### Your task:
Although the records contain pictures, repeat only the text of every line exactly.

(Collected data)
■ ■ ■ ■ ■
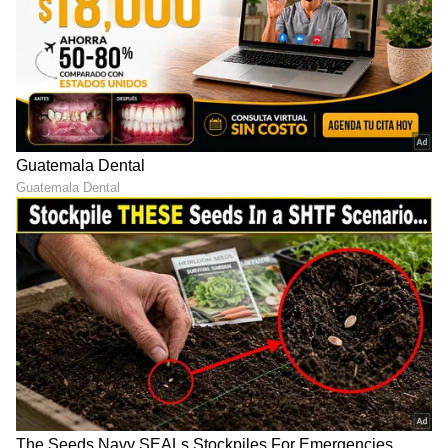
ಮೊಹಾಲಿ ಟೆಸ್ಟ್‌ ಪಂದ್ಯದಲ್ಲೇ ಅಜೇಯ 175 ರನ್ ಹಾಗೂ
ಬೌಲಿಂಗ್‌ನಲ್ಲಿ 9 ವಿಕೆಟ್ ಕಬಳಿಸಿದ್ದ ರವೀಂದ್ರ ಜಡೇಜಾ, ಟೆಸ್ಟ್
ಆಲ್ರೌಂಡರ್ ಶ್ರೇಯಾಂಕದಲ್ಲಿ ನಂ.1 ಸ್ಥಾನಕ್ಕೇರಿದ್ದಾರೆ. ಜಡೇಜಾ
ತಮ್ಮ ಫಾರ್ಮ್ ಮುಂದುವರೆಸಿಕೊಂಡು ಹೋಗಲು
ತುದಿಗಾಲಿನಲ್ಲಿ ನಿಂತಿದ್ದಾರೆ.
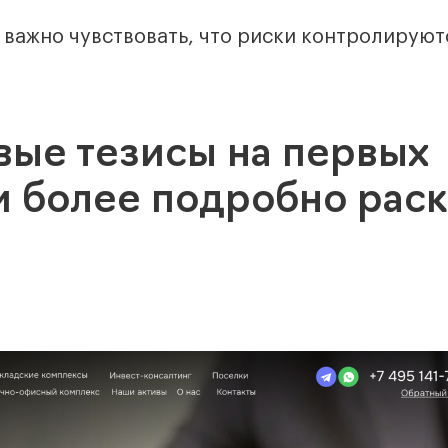
важно чувствовать, что риски контролируют
вые тезисы на первых
и более подробно рас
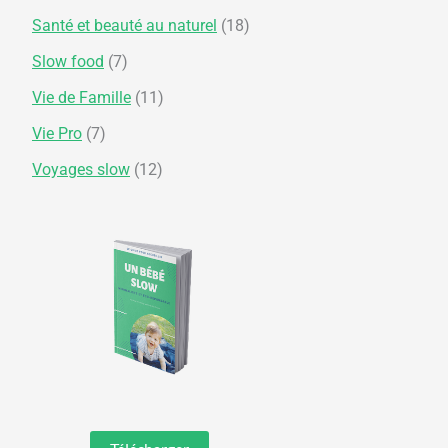
Santé et beauté au naturel
(18)
Slow food
(7)
Vie de Famille
(11)
Vie Pro
(7)
Voyages slow
(12)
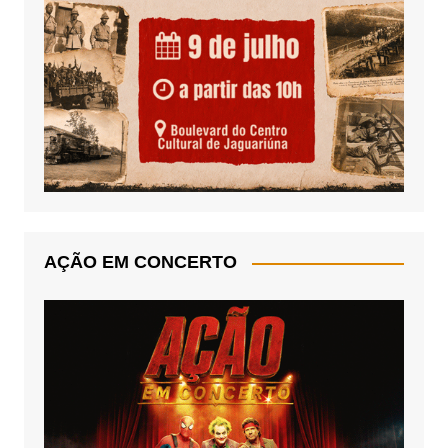
AÇÃO EM CONCERTO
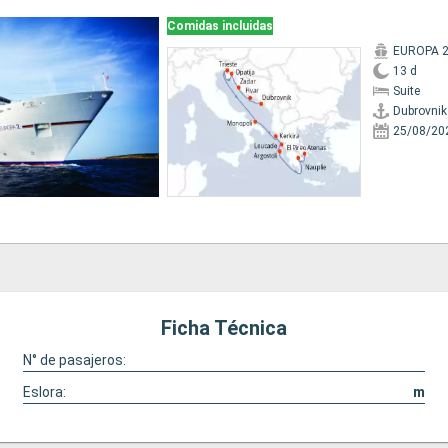
Comidas incluidas
EUROPA 
13 d
Suite
Dubrovnik
25/08/20
Ficha Técnica
N° de pasajeros:
Eslora:
m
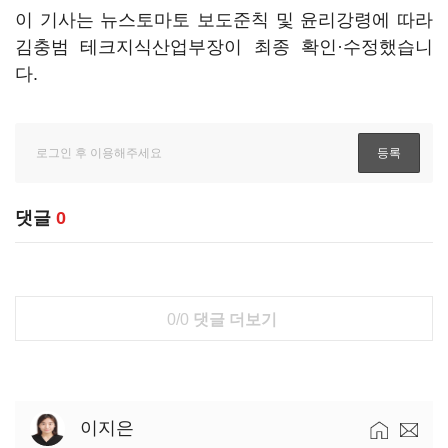
이 기사는 뉴스토마토 보도준칙 및 윤리강령에 따라
김충범 테크지식산업부장이 최종 확인·수정했습니
다.
댓글
0
0/0
댓글 더보기
이지은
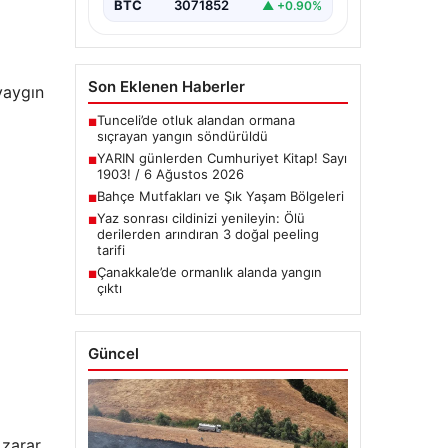
BTC
3071852
▲ +0.90%
Son Eklenen Haberler
yaygın
Tunceli’de otluk alandan ormana
■
sıçrayan yangın söndürüldü
YARIN günlerden Cumhuriyet Kitap! Sayı
■
1903! / 6 Ağustos 2026
Bahçe Mutfakları ve Şık Yaşam Bölgeleri
■
Yaz sonrası cildinizi yenileyin: Ölü
■
derilerden arındıran 3 doğal peeling
tarifi
Çanakkale’de ormanlık alanda yangın
■
çıktı
Güncel
 zarar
■ ■ ■ ■ ■
### Problem solution:
ಮೊಹಾಲಿ ಟೆಸ್ಟ್‌ ಪಂದ್ಯದಲ್ಲೇ ಅಜೇಯ 175 ರನ್ ಹಾಗೂ
ಬೌಲಿಂಗ್‌ನಲ್ಲಿ 9 ವಿಕೆಟ್ ಕಬಳಿಸಿದ್ದ ರವೀಂದ್ರ ಜಡೇಜಾ, ಟೆಸ್ಟ್
ಆಲ್ರೌಂಡರ್ ಶ್ರೇಯಾಂಕದಲ್ಲಿ ನಂ.1 ಸ್ಥಾನಕ್ಕೇರಿದ್ದಾರೆ. ಜಡೇಜಾ
ತಮ್ಮ ಫಾರ್ಮ್ ಮುಂದುವರೆಸಿಕೊಂಡು ಹೋಗಲು
ತುದಿಗಾಲಿನಲ್ಲಿ ನಿಂತಿದ್ದಾರೆ.
важно чувствовать, что риски контролируют
вые тезисы на первых
и более подробно рас
Santé et beauté au naturel
(18)
Slow food
(7)
Vie de Famille
(11)
Vie Pro
(7)
Voyages slow
(12)
AÇÃO EM CONCERTO
Comidas incluidas
EUROPA 
13 d
Suite
Dubrovnik
25/08/20
Ficha Técnica
N° de pasajeros:
Eslora:
m
이 기사는 뉴스토마토 보도준칙 및 윤리강령에 따라
김충범 테크지식산업부장이 최종 확인·수정했습니
다.
댓글
0
0/0
댓글 더보기
이지은
BTC
3071852
▲ +0.90%
Son Eklenen Haberler
yaygın
Tunceli’de otluk alandan ormana
■
sıçrayan yangın söndürüldü
YARIN günlerden Cumhuriyet Kitap! Sayı
■
1903! / 6 Ağustos 2026
Bahçe Mutfakları ve Şık Yaşam Bölgeleri
■
Yaz sonrası cildinizi yenileyin: Ölü
■
derilerden arındıran 3 doğal peeling
tarifi
Çanakkale’de ormanlık alanda yangın
■
çıktı
Güncel
 zarar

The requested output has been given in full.